Background: Capturing accurate and machine-interpretable primary data from clinical encounters is a challenging task, yet critical to the integrity of the practice of medicine. We explore the intriguing possibility that technology can help accurately capture structured data from the clinical encounter using a combination of automated speech recognition (ASR) systems and tools for extraction of clinical meaning from narrative medical text. Our goal is to produce a displayed evolving encounter note, visible and editable (using speech) during the encounter.

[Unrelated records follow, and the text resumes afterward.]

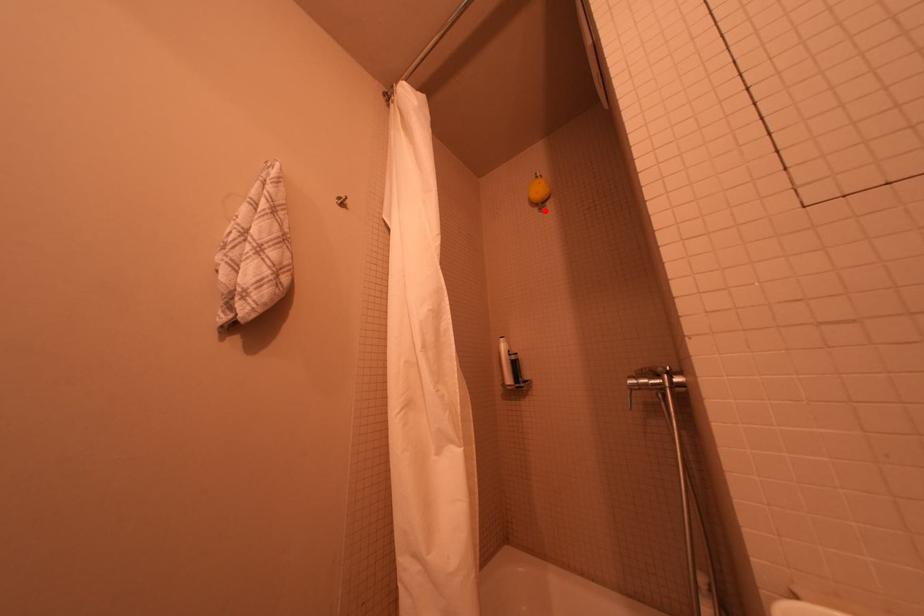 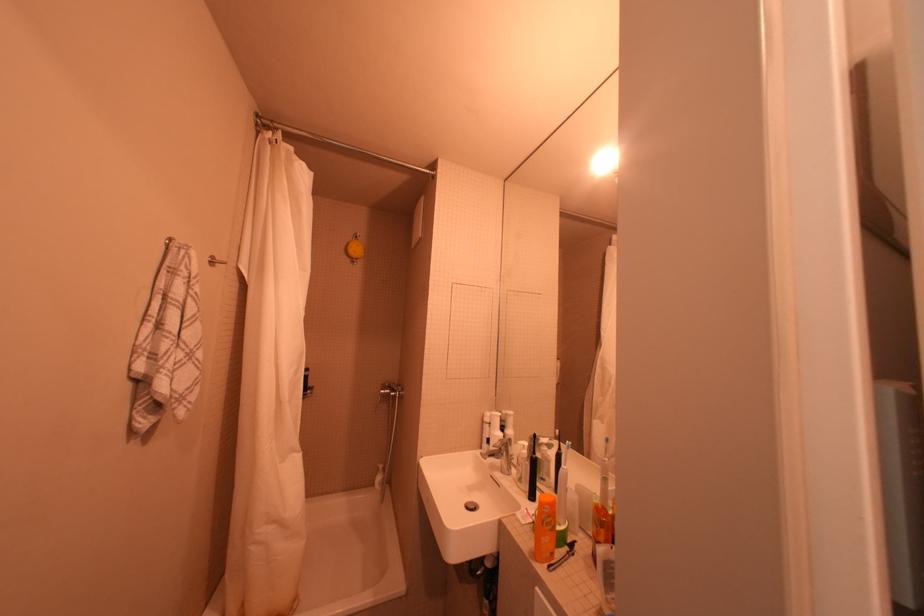 Question: I am providing you with two images of the same scene from different viewpoints. A red point is marked on the first image. At the location where the point appears in image 1, is it still visible in image 2?

Choices:
 (A) Yes
 (B) No

Answer: (A) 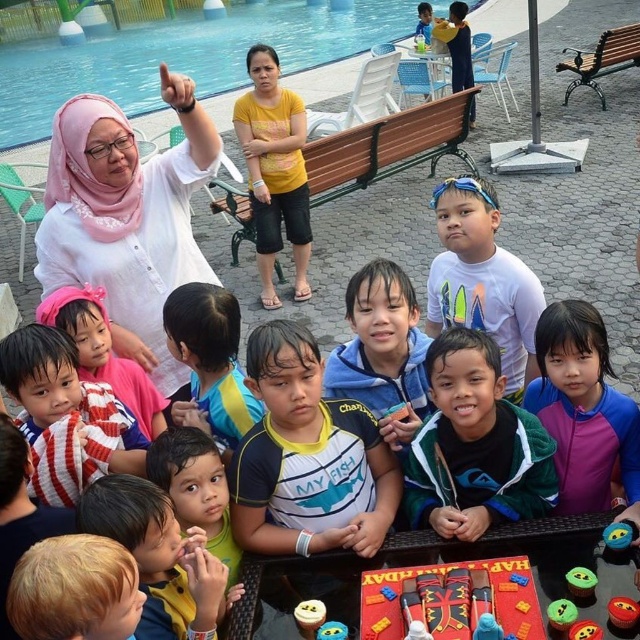 You are standing at the center of the paved area and want to find the striped jersey at center. Which direction should you walk to reach it?

The striped jersey at center is located at point 0.652 on the x axis and 0.105 on the y axis. Since you are at the center, which is at point 0.5 on both axes, you should walk towards the right and slightly downward to reach the striped jersey at center.

Based on the photo, you are a parent at the birthday party and want to place a new toy between the blue plastic pool at upper left and the smooth plastic toy at lower right. Where should you place it so it is between them?

You should place the new toy between the blue plastic pool at upper left and the smooth plastic toy at lower right by positioning it below the blue plastic pool at upper left and above the smooth plastic toy at lower right since the blue plastic pool at upper left is above the smooth plastic toy at lower right. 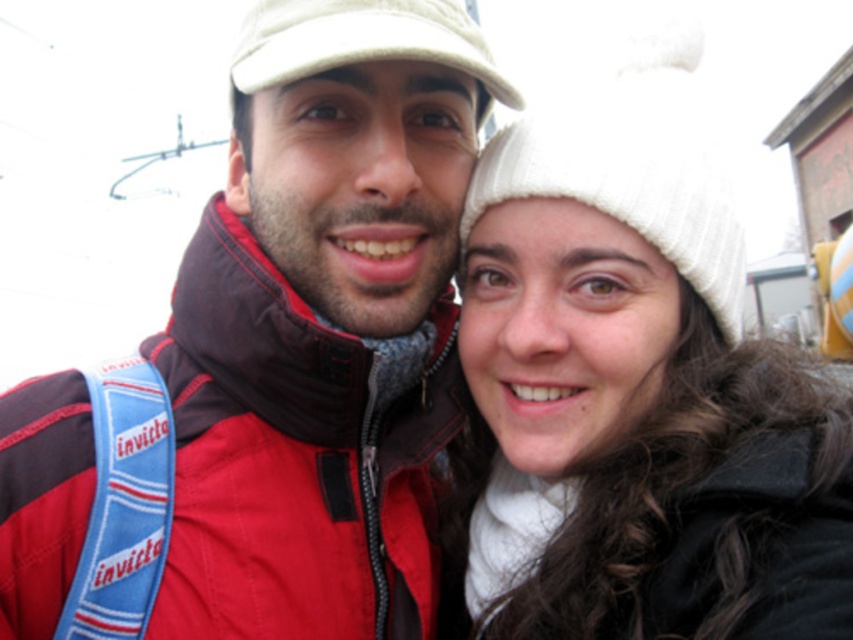 Question: Estimate the real-world distances between objects in this image. Which object is farther from the red matte jacket at center?

Choices:
 (A) white knit hat at upper right
 (B) white fabric cap at upper center

Answer: (B)

Question: Does white knit hat at upper right appear on the left side of white fabric cap at upper center?

Choices:
 (A) no
 (B) yes

Answer: (A)

Question: Is red matte jacket at center below white fabric cap at upper center?

Choices:
 (A) no
 (B) yes

Answer: (B)

Question: Which object is farther from the camera taking this photo?

Choices:
 (A) white knit hat at upper right
 (B) white fabric cap at upper center

Answer: (B)

Question: Which point is closer to the camera taking this photo?

Choices:
 (A) (695, 241)
 (B) (352, 52)

Answer: (B)

Question: Can you confirm if white knit hat at upper right is smaller than red matte jacket at center?

Choices:
 (A) no
 (B) yes

Answer: (A) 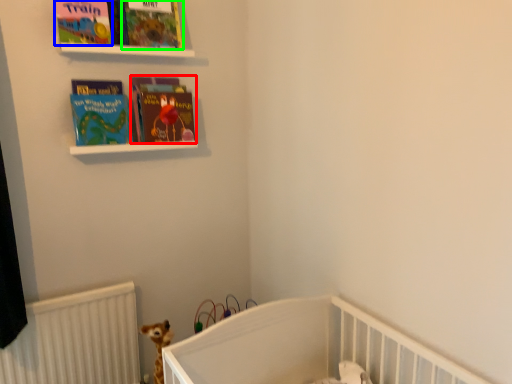 Question: Which object is positioned farthest from book (highlighted by a red box)? Select from book cover (highlighted by a blue box) and book cover (highlighted by a green box).

Choices:
 (A) book cover
 (B) book cover

Answer: (A) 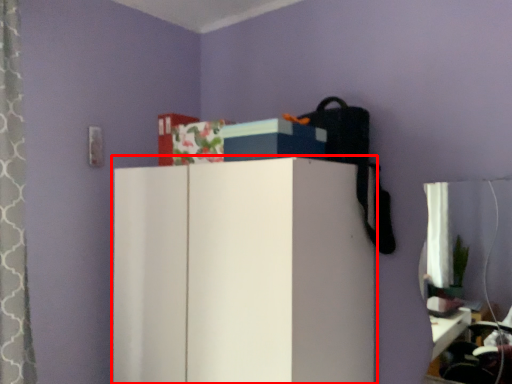 Question: Considering the relative positions of furniture (annotated by the red box) and storage box in the image provided, where is furniture (annotated by the red box) located with respect to the staircase?

Choices:
 (A) right
 (B) left

Answer: (B) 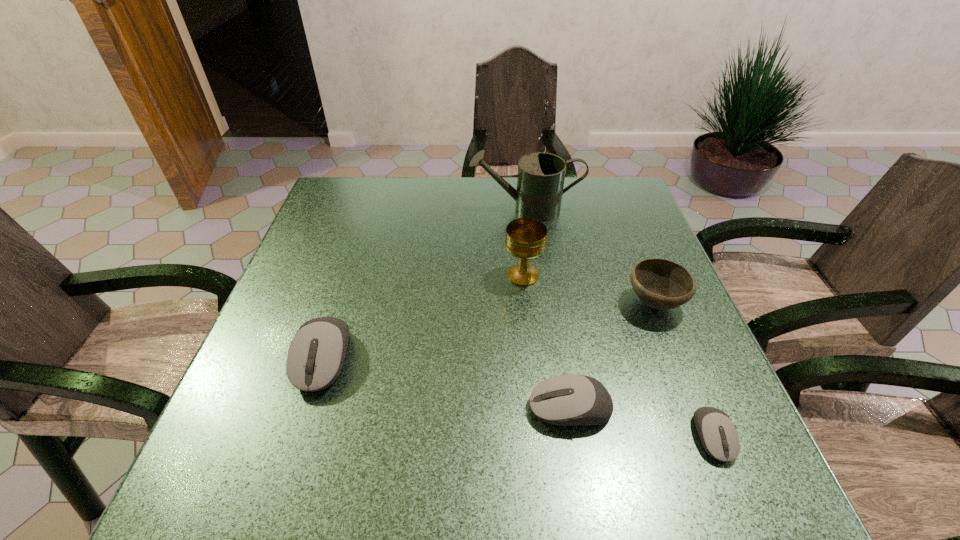 In order to click on computer equipment located at the right edge in this screenshot , I will do `click(718, 435)`.

Find the location of `bowl located in the right edge section of the desktop`. bowl located in the right edge section of the desktop is located at coordinates (662, 284).

At what (x,y) coordinates should I click in order to perform the action: click on object that is at the near left corner. Please return your answer as a coordinate pair (x, y). This screenshot has height=540, width=960. Looking at the image, I should click on (316, 354).

Locate an element on the screen. The image size is (960, 540). object located at the near right corner is located at coordinates (718, 435).

Where is `free space at the far edge of the desktop`? free space at the far edge of the desktop is located at coordinates (468, 193).

I want to click on vacant area at the near edge of the desktop, so click(x=387, y=436).

The image size is (960, 540). In the image, there is a desktop. In order to click on vacant space at the left edge in this screenshot , I will do `click(301, 295)`.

Results: This is very ambitious, and so far we have taken only the most preliminary steps. We report a simple proof-of-concept system and the design of the more comprehensive one we are building, discussing both the engineering design and challenges encountered. Without a formal evaluation, we were encouraged by our initial results. The proof-of-concept, despite a few false positives, correctly recognized the proper category of single-and multi-word phrases in uncorrected ASR output. The more comprehensive system captures and transcribes speech and stores alternative phrase interpretations in an XML-based format used by a text-engineering framework. It does not yet use the framework to perform the language processing present in the proof-of-concept.
Conclusion: The work here encouraged us that the goal is reachable, so we conclude with proposed next steps.Some challenging steps include acquiring a corpus of doctor-patient conversations, exploring a workable microphone setup, performing user interface research, and developing a multi-speaker version of our tools.